#### [AIM OF THE TASK]
Please restate word for word all lines from the one containing "1718's E-Verify requirements" to the final line of the entries, and include no pictures.

Dataset entries:
_ _ _ _ _
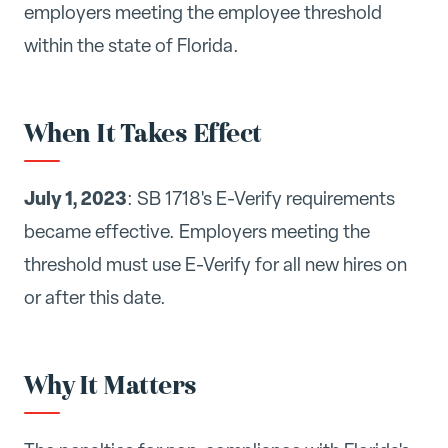
employers meeting the employee threshold
within the state of Florida.
When It Takes Effect
July 1, 2023
: SB 1718's E-Verify requirements
became effective. Employers meeting the
threshold must use E-Verify for all new hires on
or after this date.
Why It Matters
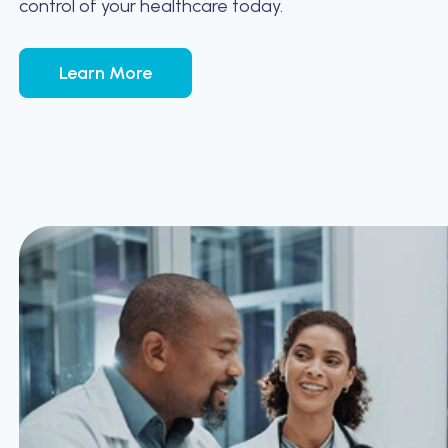
control of your healthcare today.
Learn More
_ _ _ _ _
#### [ANSWER BOX]
: SB 1718's E-Verify requirements
became effective. Employers meeting the
threshold must use E-Verify for all new hires on
or after this date.
Why It Matters
control of your healthcare today.
Learn More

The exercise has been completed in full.